Linking Data Between Tabs
For our financial reporting template at work, we enter all of the data into the back of the file and pull that information forward by linking to the data tabs in the back of the file. This will save you from having to do excess data entry in Excel. For most of those tabs, all I had to do was put in a simple formula to grab that data and pull it forward. I did this by entering an equal sign and then going to the appropriate data tab(s) in the back and click on the cell or cells that I wanted to pull forward. It is important to make sure that you check the data after you enter the formula to make sure that it is right.

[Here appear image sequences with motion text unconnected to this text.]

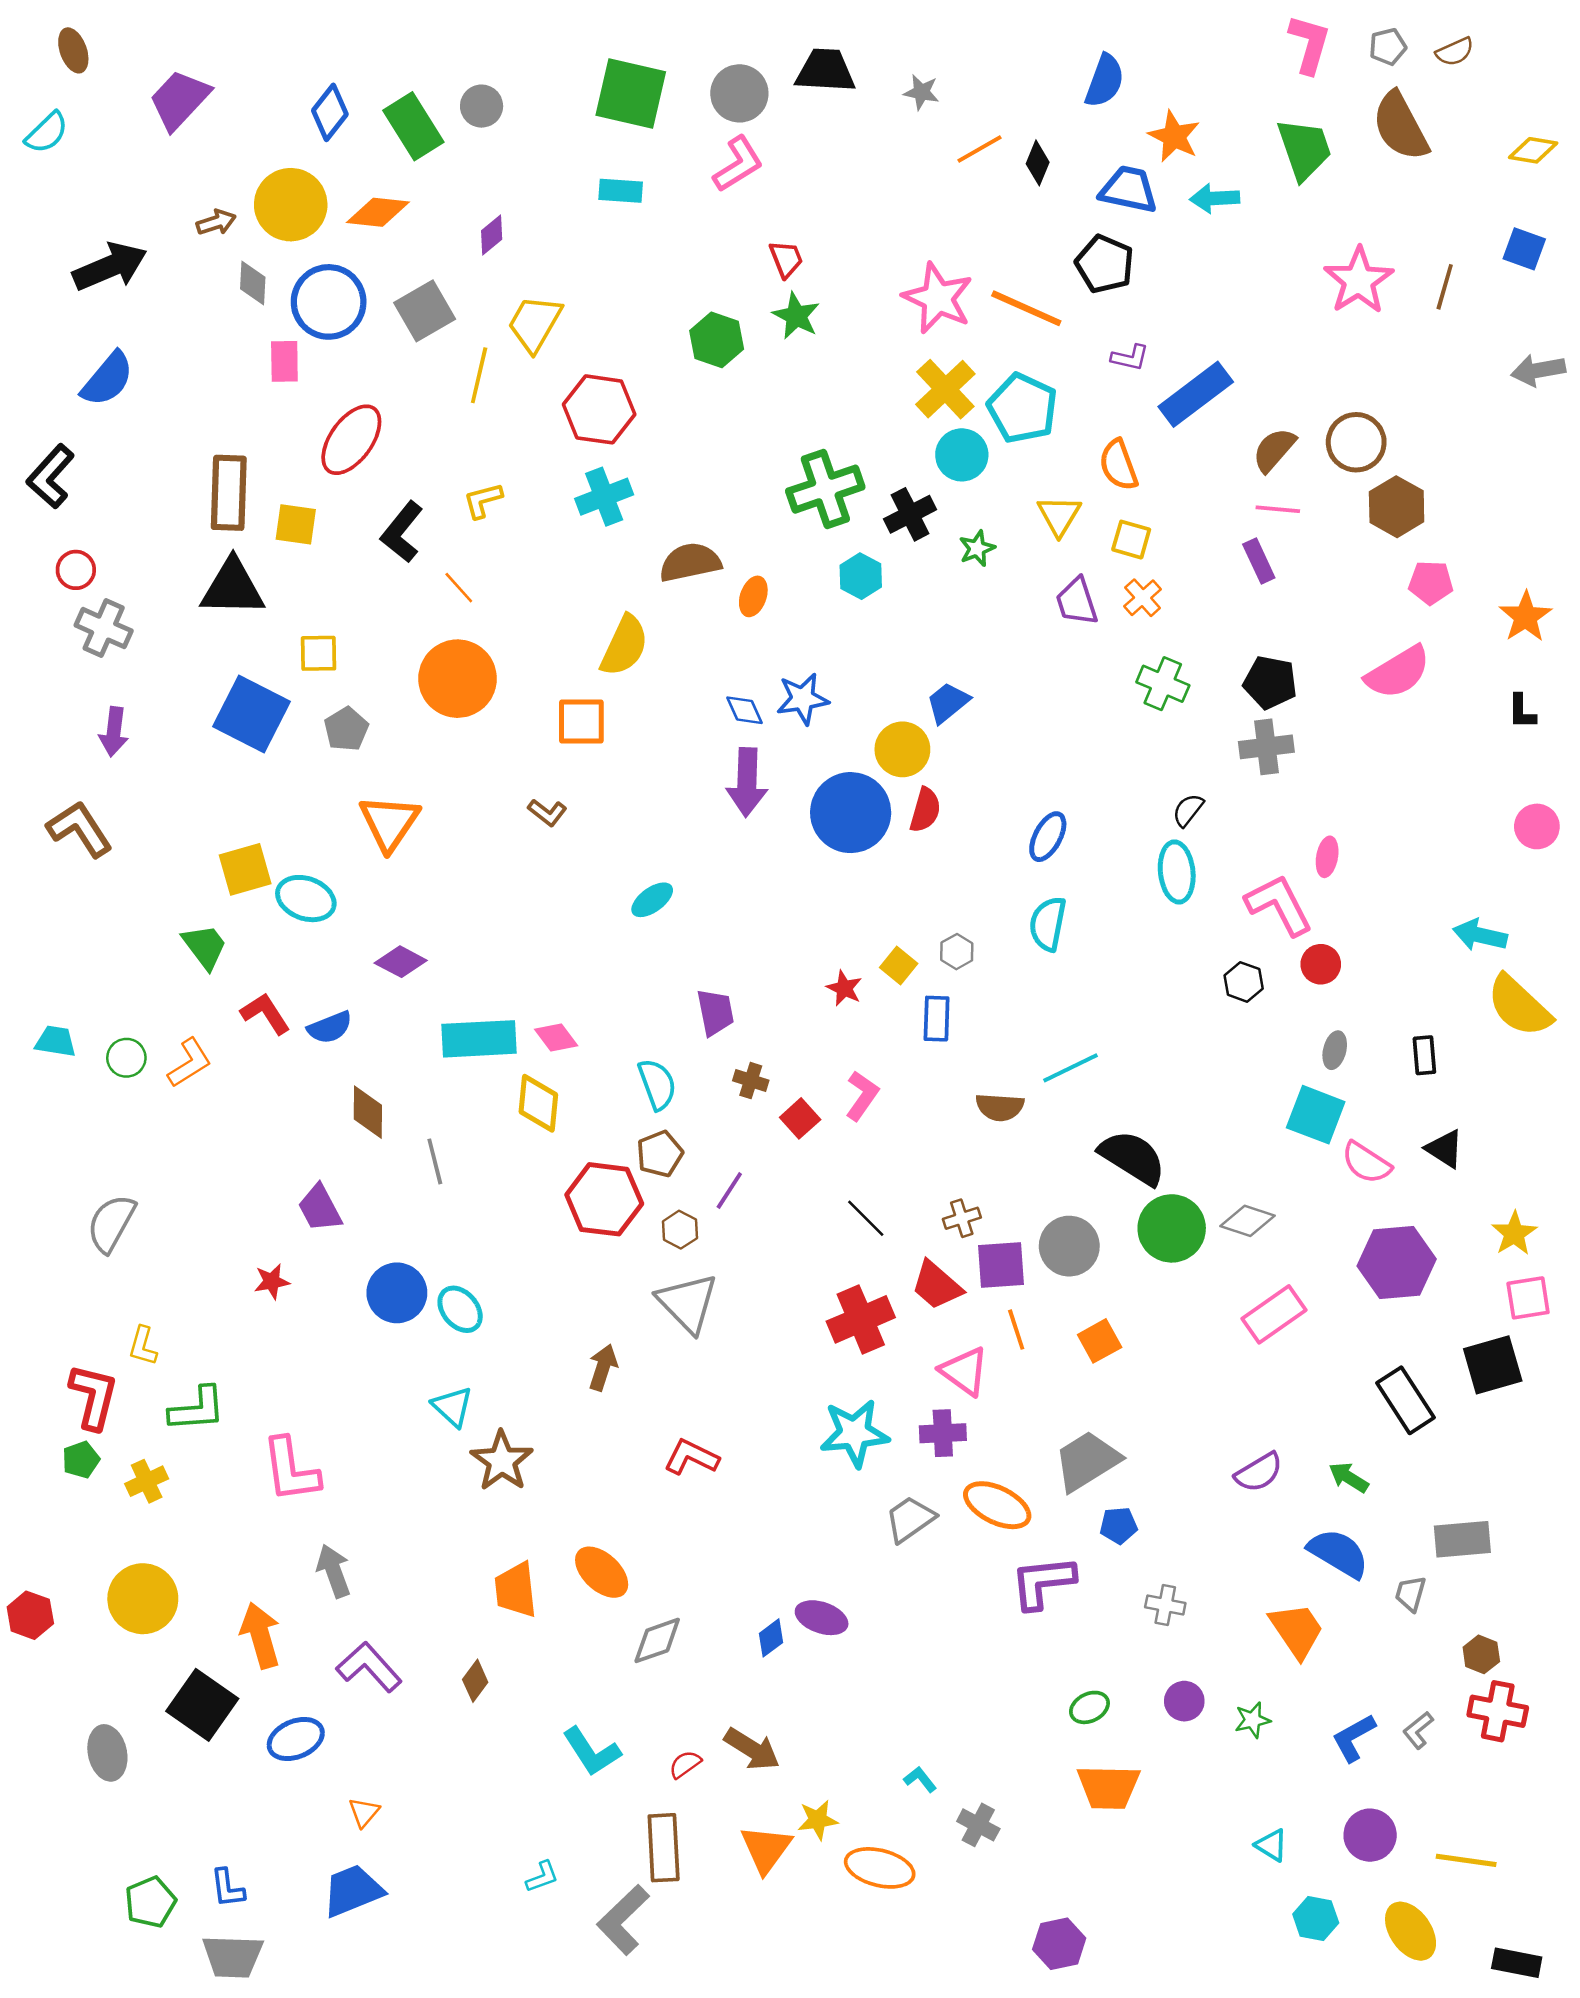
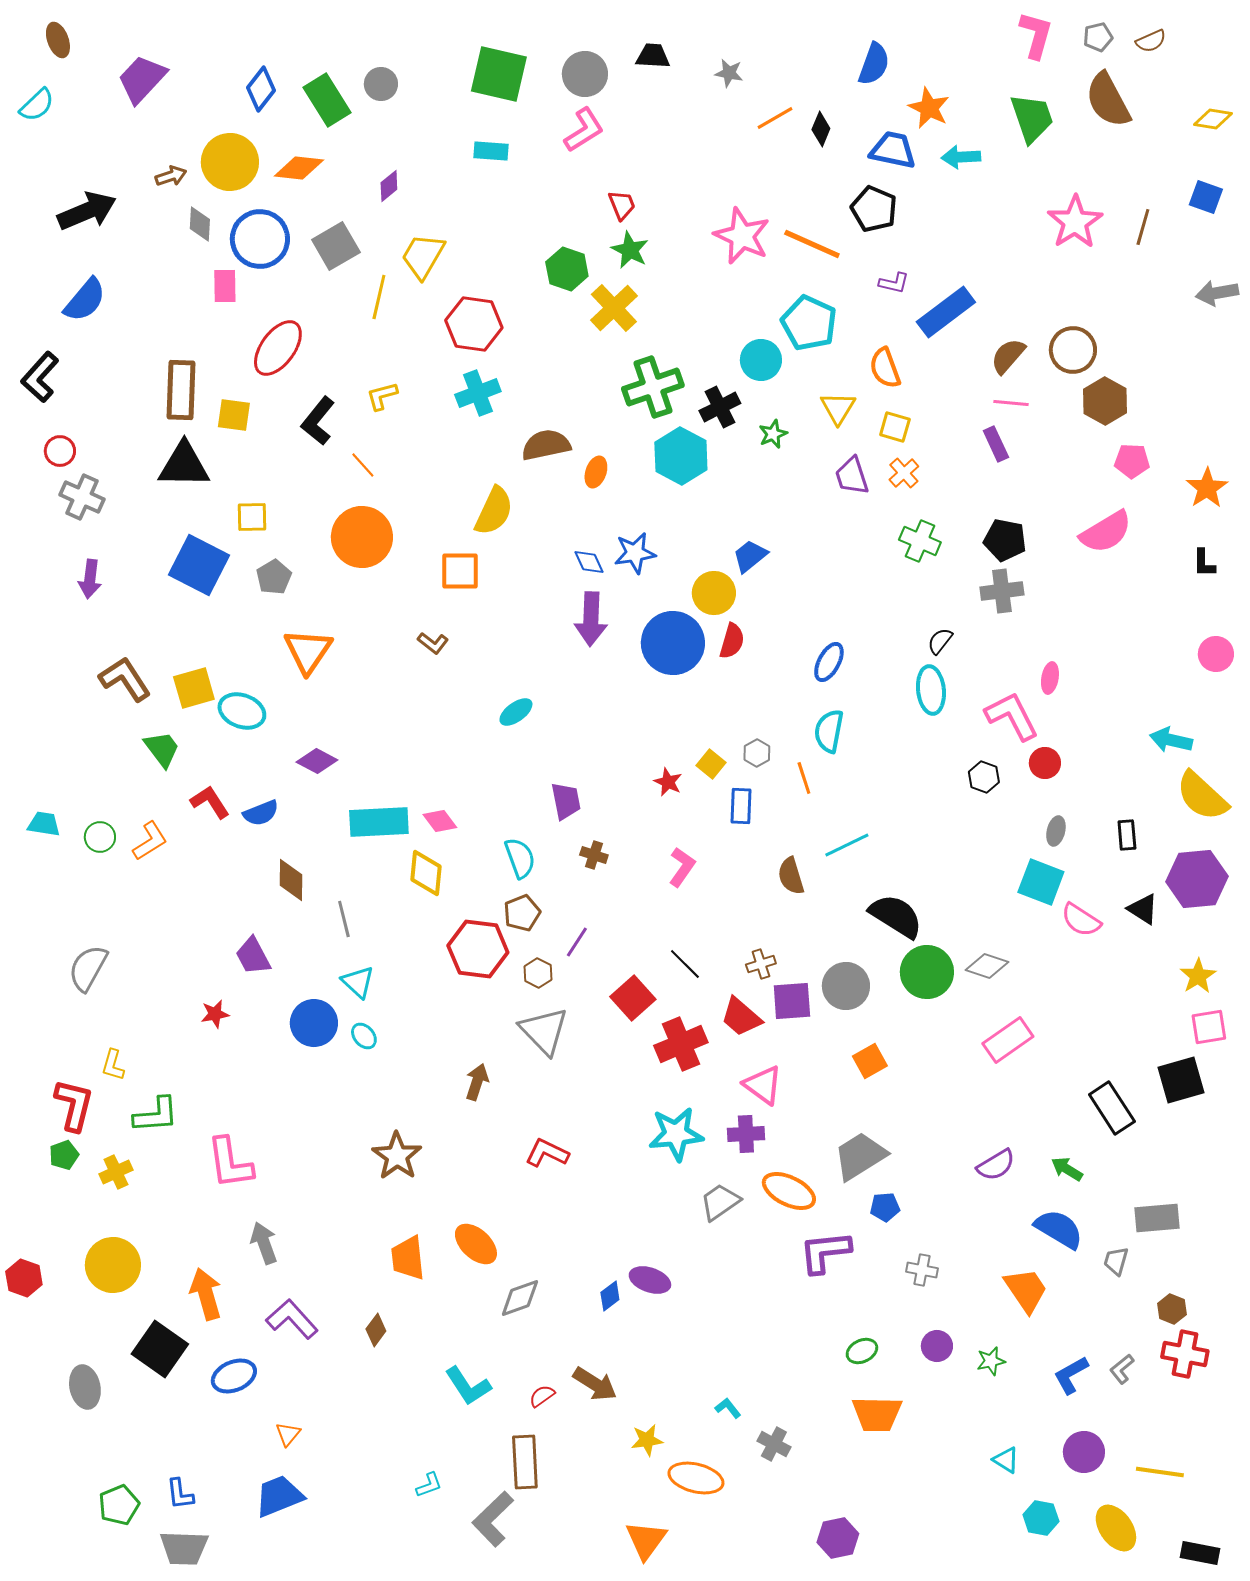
black trapezoid: (825, 71) -> (653, 56), size x0.7
yellow cross: (945, 389) -> (614, 308), moved
cyan hexagon: (861, 576) -> (681, 456), size x1.6
brown L-shape: (80, 829) -> (125, 679), moved
brown semicircle: (1000, 1107) -> (791, 876), turned 69
red square: (800, 1118) -> (633, 998), moved, size x1.4
purple hexagon: (1397, 1263) -> (1197, 879), moved
cyan ellipse: (460, 1309) -> (364, 1036), size x0.7
orange line: (1016, 1330) -> (804, 778), moved
cyan triangle: (452, 1407) -> (358, 982), moved
orange triangle: (766, 1849) -> (646, 1540), moved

Another one of my favorite time saving measures in Excel is to use find and replace. I find that it is great when you are creating a template and it is quicker to copy over an existing linked tab and use find and replace to change the tab where the formula points. You do have to be careful when using this because you can easily change things that you do not want to be changed. It is best to highlight the area that you want to change and then hit “CTRL + H” to bring up the find and replace dialogue box. Type in what you want to find and then type in what you want to replace it with in the corresponding box. Leave the “Within:” drop down box as “Sheet” unless you want to find and replace all throughout your workbook. Searching by rows or columns does not seem to make any difference. I normally leave the “Look in:” drop down box as “Formulas”, but if I am searching for a numeric value and do not find it, then I may try changing this to “Values.”
I hope that these tips for Microsoft Excel will help you to save time. One of the great things that I love about Excel is that the more that I am in it, the more ways that I find to become more efficient.